## RECORDS

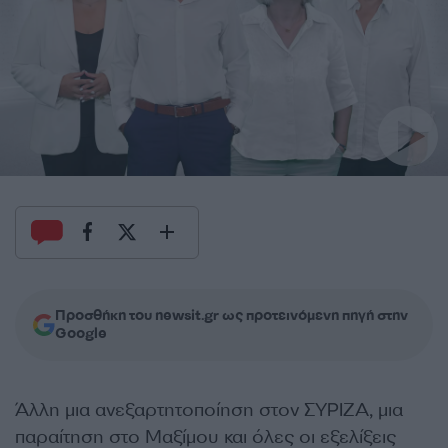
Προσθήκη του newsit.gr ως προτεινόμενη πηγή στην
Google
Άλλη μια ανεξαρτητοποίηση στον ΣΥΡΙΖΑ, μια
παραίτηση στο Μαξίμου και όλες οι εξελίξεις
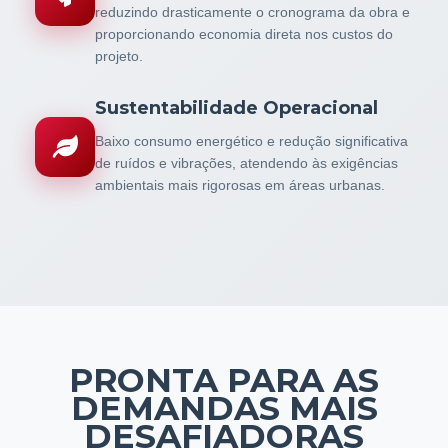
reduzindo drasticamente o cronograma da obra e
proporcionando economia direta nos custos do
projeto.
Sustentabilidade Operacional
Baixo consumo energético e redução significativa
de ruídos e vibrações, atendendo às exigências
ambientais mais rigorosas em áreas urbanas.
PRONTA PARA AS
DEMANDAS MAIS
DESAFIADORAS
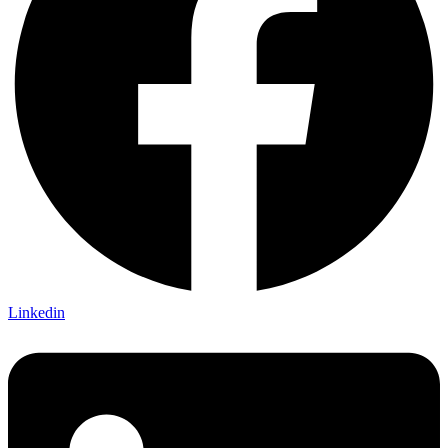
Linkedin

## EXERCISE PROMPT
When you retype the material above, keep every word exact and drop the images.

## EXERCISE RESULT
Προσθήκη του newsit.gr ως προτεινόμενη πηγή στην
Google
Άλλη μια ανεξαρτητοποίηση στον ΣΥΡΙΖΑ, μια
παραίτηση στο Μαξίμου και όλες οι εξελίξεις
reduzindo drasticamente o cronograma da obra e
proporcionando economia direta nos custos do
projeto.
Sustentabilidade Operacional
Baixo consumo energético e redução significativa
de ruídos e vibrações, atendendo às exigências
ambientais mais rigorosas em áreas urbanas.
PRONTA PARA AS
DEMANDAS MAIS
DESAFIADORAS
Linkedin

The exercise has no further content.